After trading hours last Friday (13 October 2017), Reliance Industries reported that it posted consolidated net profit of Rs 8097 crore in the quarter ended September 2017, up 12.79% compared to year-ago quarter. Total income increased 19.42% to Rs 93,812 crore in the second quarter of this financial year.

The stock has come a long way since touching a low of Rs 466 in early November 2016.

Reliance Industries said on Friday that its operating profit before other income and depreciation increased by 39.4% to Rs 15,565 crore in the second quarter ended September 2017, over the corresponding quarter of the previous year, driven by strong operating performance by the refining, petrochemicals, retail businesses and positive contribution from digital services.

RIL's gross refining margin increased to $12 per barrel in the September 2017 quarter, from $11.90 per barrel in the year-ago quarter.

The Chairman and M&D of the company Mukesh D Ambani said that the second quarter results reflected strong underlying fundamentals of refining and petrochemicals businesses, and added that sustained demand growth coupled with supply disruptions further tightened demand-supply balances globally during the quarter.

He said further that retail business has delivered broad based, sustainable and profitable growth through improved operational excellence.

In an investor presentation post announcing its quarterly results, RIL said that it has exited the last of its overseas oil and gas assets after it relinquished two blocks in Myanmar.

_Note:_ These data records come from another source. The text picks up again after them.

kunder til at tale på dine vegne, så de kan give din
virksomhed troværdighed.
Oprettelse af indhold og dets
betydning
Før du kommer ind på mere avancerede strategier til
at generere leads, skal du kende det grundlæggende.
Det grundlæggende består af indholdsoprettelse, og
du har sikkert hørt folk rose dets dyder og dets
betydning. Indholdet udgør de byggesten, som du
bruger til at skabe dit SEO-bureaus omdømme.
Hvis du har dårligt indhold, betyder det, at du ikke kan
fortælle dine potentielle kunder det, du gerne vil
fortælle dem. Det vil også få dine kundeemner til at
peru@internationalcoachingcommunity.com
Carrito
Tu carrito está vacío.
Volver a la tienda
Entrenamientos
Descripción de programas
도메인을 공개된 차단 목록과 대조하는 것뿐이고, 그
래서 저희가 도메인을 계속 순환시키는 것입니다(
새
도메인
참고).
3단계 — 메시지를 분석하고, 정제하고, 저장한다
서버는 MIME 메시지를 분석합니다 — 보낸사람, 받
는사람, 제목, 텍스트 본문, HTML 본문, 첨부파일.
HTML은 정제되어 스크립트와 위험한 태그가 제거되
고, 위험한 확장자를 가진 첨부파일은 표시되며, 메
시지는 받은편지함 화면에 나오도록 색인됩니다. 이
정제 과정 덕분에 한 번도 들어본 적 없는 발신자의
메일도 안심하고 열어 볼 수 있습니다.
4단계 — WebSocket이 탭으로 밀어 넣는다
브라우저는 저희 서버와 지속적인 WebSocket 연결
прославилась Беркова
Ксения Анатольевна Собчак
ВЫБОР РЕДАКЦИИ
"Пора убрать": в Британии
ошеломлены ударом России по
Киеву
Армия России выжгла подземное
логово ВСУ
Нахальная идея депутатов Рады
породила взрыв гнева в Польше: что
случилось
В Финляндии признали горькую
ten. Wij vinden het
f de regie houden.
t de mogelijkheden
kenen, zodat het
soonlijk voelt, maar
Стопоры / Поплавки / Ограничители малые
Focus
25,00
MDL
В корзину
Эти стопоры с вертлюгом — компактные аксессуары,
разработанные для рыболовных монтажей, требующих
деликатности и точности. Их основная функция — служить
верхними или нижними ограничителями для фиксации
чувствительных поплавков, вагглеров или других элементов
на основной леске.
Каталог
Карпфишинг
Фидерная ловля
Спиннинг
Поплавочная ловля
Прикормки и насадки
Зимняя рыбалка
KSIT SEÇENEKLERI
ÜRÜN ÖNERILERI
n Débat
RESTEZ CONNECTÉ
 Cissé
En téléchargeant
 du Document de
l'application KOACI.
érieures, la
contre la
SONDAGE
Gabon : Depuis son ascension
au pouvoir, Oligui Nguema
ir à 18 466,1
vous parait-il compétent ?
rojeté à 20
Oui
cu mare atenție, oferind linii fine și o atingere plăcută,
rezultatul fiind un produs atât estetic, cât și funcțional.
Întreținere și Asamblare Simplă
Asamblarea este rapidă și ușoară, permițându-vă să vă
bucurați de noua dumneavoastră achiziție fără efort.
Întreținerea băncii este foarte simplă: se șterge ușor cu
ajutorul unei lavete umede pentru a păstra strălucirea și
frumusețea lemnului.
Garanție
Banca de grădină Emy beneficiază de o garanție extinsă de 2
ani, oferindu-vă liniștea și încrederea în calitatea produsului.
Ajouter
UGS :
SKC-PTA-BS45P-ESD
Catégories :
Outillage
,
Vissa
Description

Following this, the company is now left with no conventional oil and gas property overseas. It has just two shale gas assets in the US.

Recently, RIL sold one of the three shale oil and gas blocks it had in the United States for $126 million, a third of the price it paid seven years ago.

RIL once had 42 blocks o fields in its domestic oil and gas business portfolio, but this has now shrunk to five conventional oil and gas assets and two coal-bed methane blocks. The company decided to exit those assets which it felt were not going to give a good return on investment.